In fact, NIH data shows that overdose deaths involving opioids shot up from 21,089 in 2010 to 47,600 in 2017, and then spiked to 80,411 in 2021. 

In recent years, opioid overdose deaths have largely shifted from prescription narcotics to drugs sold on the street that include fentanyl, but pharma’s role in the epidemic continues to hang over the industry and is still playing out in courts around the country. Most recently, a federal appeals court in New York allowed a bankruptcy settlement for Purdue Pharma — the company that sold Oxycontin — that will shield its owners, the Sackler family, from future lawsuits. Although Purdue has agreed to pay billions of dollars to victims, survivors and states for its role in the opioid epidemic, millions of Americans are still gripped by opioid addiction.

“It just makes you humbled by people who’ve been taken advantage of by the industry and how we have lost trust,” Mehta said. “It makes us all look bad, unfortunately.”

So, why is Tris attempting to enter the market now?

“The trend of prescribing opioids is going down and down, but the need to treat pain remains strong,” Mehta said.

In particular, Mehta pointed to an aging population — in just seven years, all Baby Boomers will be 65 or older — and said that there are about 50 million patients in the U.S. with chronic pain.
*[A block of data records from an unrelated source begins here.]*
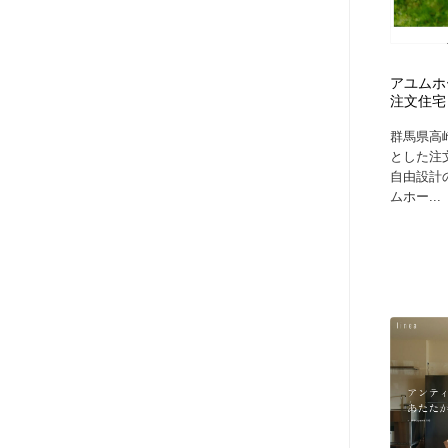
アユムホー
注文住宅
群馬県高
とした注
自由設計
ムホー...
“The old pain relievers like NSAIDs … and others, they are just not enough,” he said.


“The trend of prescribing opioids is going down and down, but the need to treat pain remains strong.”

Ketan Mehta

CEO, founder, Tris Pharma


Despite that need, “nobody’s really investing in pain right now,” Mehta said. “If you look at the Big Pharma pipeline, nobody’s investing. And that’s where I think … there’s an opportunity for a small or mid-sized company like ours to really fill that gap.”